Russian negotiator: Moscow will weigh swap of Mariupol prisoners for Putin ally
MOSCOW — Moscow will consider exchanging prisoners from Ukraine’s Azov battalion for Viktor Medvedchuk, a wealthy Ukrainian businessman close to Russian President Vladimir Putin, a Russian negotiator says.
“We are going to study the possibility,” says Leonid Slutsky, a senior member of Russia’s negotiating team on Ukraine, speaking from the separatist city of Donetsk in southeastern Ukraine, the RIA Novosti news agency reports.
Medvedchuk, 67, is a politician and one of Ukraine’s richest people and is known for his close ties to Putin.
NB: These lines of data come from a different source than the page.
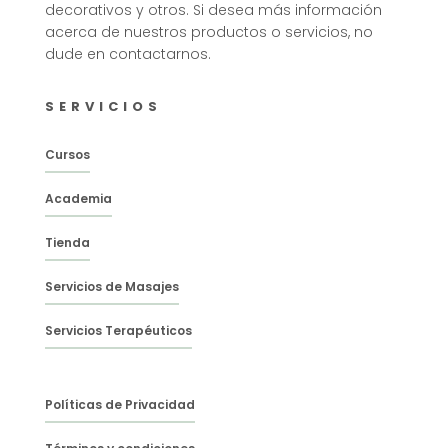
decorativos y otros. Si desea más información
acerca de nuestros productos o servicios, no
dude en contactarnos.
SERVICIOS
Cursos
Academia
Tienda
Servicios de Masajes
Servicios Terapéuticos
Políticas de Privacidad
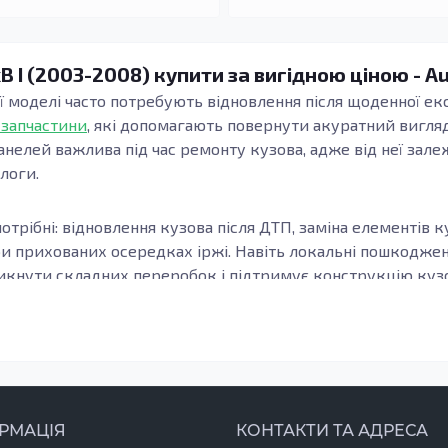
xB I (2003-2008) купити за вигідною ціною - A
єї моделі часто потребують відновлення після щоденної екс
 запчастини
, які допомагають повернути акуратний вигляд
анелей важлива під час ремонту кузова, адже від неї зале
длоги.
отрібні: відновлення кузова після ДТП, заміна елементів к
ри прихованих осередках іржі. Навіть локальні пошкодж
кнути складних переробок і підтримує конструкцію кузов
узова, модифікацію та місце встановлення елемента. Важл
онки, а зварні шви та стики формуються коректно. Це осо
елементи підлоги.
з оцинкованої сталі або холоднокатаної сталі: вони забез
РМАЦІЯ
КОНТАКТИ ТА АДРЕСА
 де метал контактує з вологою та реагентами. Після вста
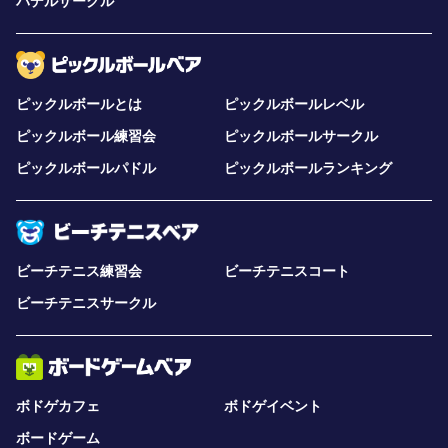
パデルサークル
ピックルボールとは
ピックルボールレベル
ピックルボール練習会
ピックルボールサークル
ピックルボールパドル
ピックルボールランキング
ビーチテニス練習会
ビーチテニスコート
ビーチテニスサークル
ボドゲカフェ
ボドゲイベント
ボードゲーム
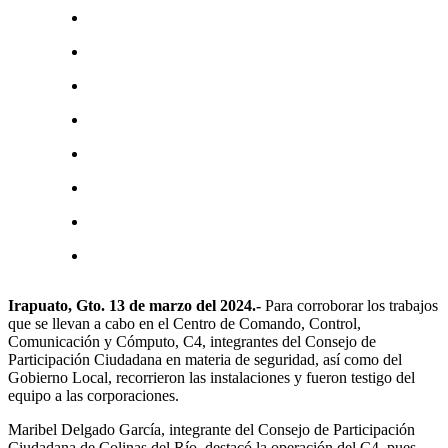
Irapuato, Gto. 13 de marzo del 2024.-
Para corroborar los trabajos
que se llevan a cabo en el Centro de Comando, Control,
Comunicación y Cómputo, C4, integrantes del Consejo de
Participación Ciudadana en materia de seguridad, así como del
Gobierno Local, recorrieron las instalaciones y fueron testigo del
equipo a las corporaciones.
Maribel Delgado García, integrante del Consejo de Participación
Ciudadana de Colinas del Río, destacó la operación del C4, pues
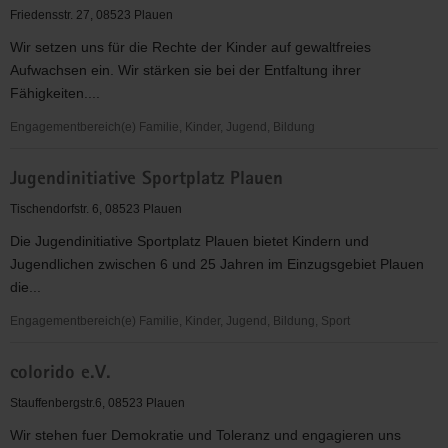
Vogtland
Friedensstr. 27, 08523 Plauen
gGmbH
Wir setzen uns für die Rechte der Kinder auf gewaltfreies
Aufwachsen ein. Wir stärken sie bei der Entfaltung ihrer
Fähigkeiten....
Engagementbereich(e) Familie, Kinder, Jugend, Bildung
Deutscher
Jugendinitiative Sportplatz Plauen
Kinderschutzbund
OV
Tischendorfstr. 6, 08523 Plauen
Plauen
Die Jugendinitiative Sportplatz Plauen bietet Kindern und
e.V.
Jugendlichen zwischen 6 und 25 Jahren im Einzugsgebiet Plauen
die...
Engagementbereich(e) Familie, Kinder, Jugend, Bildung, Sport
Jugendinitiative
colorido e.V.
Sportplatz
Plauen
Stauffenbergstr.6, 08523 Plauen
Wir stehen fuer Demokratie und Toleranz und engagieren uns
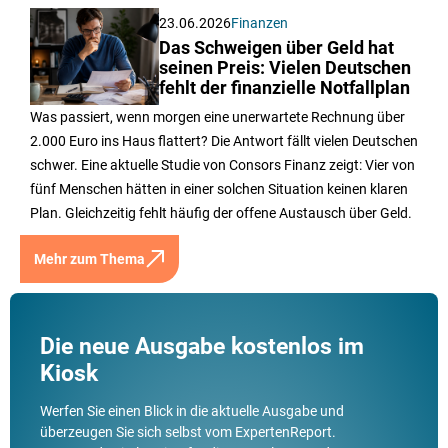
23.06.2026
Finanzen
Das Schweigen über Geld hat
seinen Preis: Vielen Deutschen
fehlt der finanzielle Notfallplan
Was passiert, wenn morgen eine unerwartete Rechnung über
2.000 Euro ins Haus flattert? Die Antwort fällt vielen Deutschen
schwer. Eine aktuelle Studie von Consors Finanz zeigt: Vier von
fünf Menschen hätten in einer solchen Situation keinen klaren
Plan. Gleichzeitig fehlt häufig der offene Austausch über Geld.
Mehr zum Thema
Die neue Ausgabe kostenlos im
Kiosk
Werfen Sie einen Blick in die aktuelle Ausgabe und
überzeugen Sie sich selbst vom ExpertenReport.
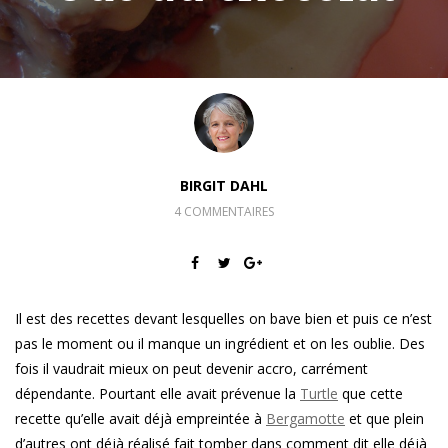
BIRGIT DAHL
4 COMMENTAIRES
Il est des recettes devant lesquelles on bave bien et puis ce n’est
pas le moment ou il manque un ingrédient et on les oublie. Des
fois il vaudrait mieux on peut devenir accro, carrément
dépendante. Pourtant elle avait prévenue la
Turtle
que cette
recette qu’elle avait déjà empreintée à
Bergamotte
et que plein
d’autres ont déjà réalisé fait tomber dans comment dit elle déjà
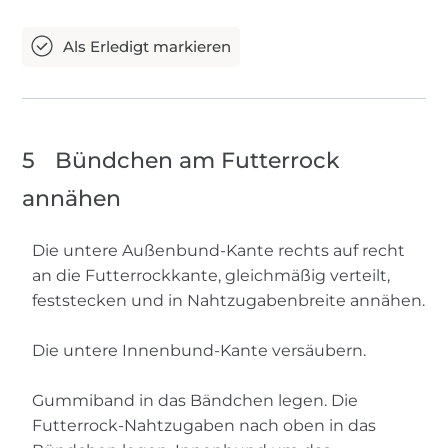
5
Bündchen am Futterrock
annähen
Die untere Außenbund-Kante rechts auf recht
an die Futterrockkante, gleichmäßig verteilt,
feststecken und in Nahtzugabenbreite annähen.
Die untere Innenbund-Kante versäubern.
Gummiband in das Bändchen legen. Die
Futterrock-Nahtzugaben nach oben in das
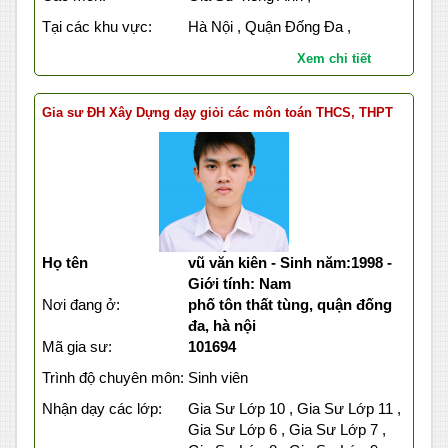
Tại các khu vực:
Hà Nội , Quận Đống Đa ,
Xem chi tiết
Gia sư ĐH Xây Dựng dạy giỏi các môn toán THCS, THPT
Họ tên
vũ văn kiên - Sinh năm:1998 -
Giới tính: Nam
Nơi đang ở:
phố tôn thất tùng, quận đống
đa, hà nội
Mã gia sư:
101694
Trình độ chuyên môn:
Sinh viên
Nhận dạy các lớp:
Gia Sư Lớp 10 , Gia Sư Lớp 11 ,
Gia Sư Lớp 6 , Gia Sư Lớp 7 ,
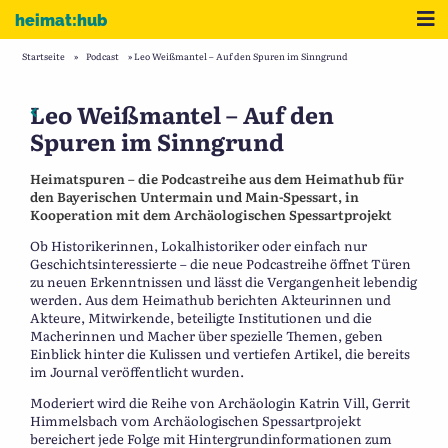
Zum Inhalt
Me
heimat:hub
Startseite
»
Podcast
»
Leo Weißmantel – Auf den Spuren im Sinngrund
Leo Weißmantel – Auf den
Beitragsnavigation
Vorheriger: Määhkuh – Auf den Spuren der Kettenschiff
Spuren im Sinngrund
Heimatspuren – die Podcastreihe aus dem Heimathub für
den Bayerischen Untermain und Main-Spessart, in
Kooperation mit dem Archäologischen Spessartprojekt
Ob Historikerinnen, Lokalhistoriker oder einfach nur
Geschichtsinteressierte – die neue Podcastreihe öffnet Türen
zu neuen Erkenntnissen und lässt die Vergangenheit lebendig
werden. Aus dem Heimathub berichten Akteurinnen und
Akteure, Mitwirkende, beteiligte Institutionen und die
Macherinnen und Macher über spezielle Themen, geben
Einblick hinter die Kulissen und vertiefen Artikel, die bereits
im Journal veröffentlicht wurden.
Moderiert wird die Reihe von Archäologin Katrin Vill, Gerrit
Himmelsbach vom Archäologischen Spessartprojekt
bereichert jede Folge mit Hintergrundinformationen zum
He is also a politician.
He escaped from house arrest after Russia’s invasion of Ukraine in February but was re-arrested in mid-April.
Yesterday, the Russian army announced that the last defenders of the strategic port city of Mariupol, in southeastern Ukraine, had surrendered after holding out at the Azovstal steelworks for weeks.
Among the Ukrainian fighters who gave themselves up to the Russian troops were members of the Azov regiment, a former paramilitary unit that has integrated into the Ukrainian armed forces.
Russia describes the unit, which has previous links to far-right groups, as a neo-Nazi organization.
On May 26, the Russian Supreme Court is scheduled to consider a request to classify the Azov regiment as a “terrorist organization,” which could complicate an exchange of these prisoners.
Denis Pushilin, leader of the Donetsk separatists, says today that the Ukrainian soldiers who defended the Azovstal plant should be put on trial.
“I believe that a legal case is inevitable: justice must prevail,” says Pushilin, quoted by Ria Novosti at the same news conference at which Slutsky spoke.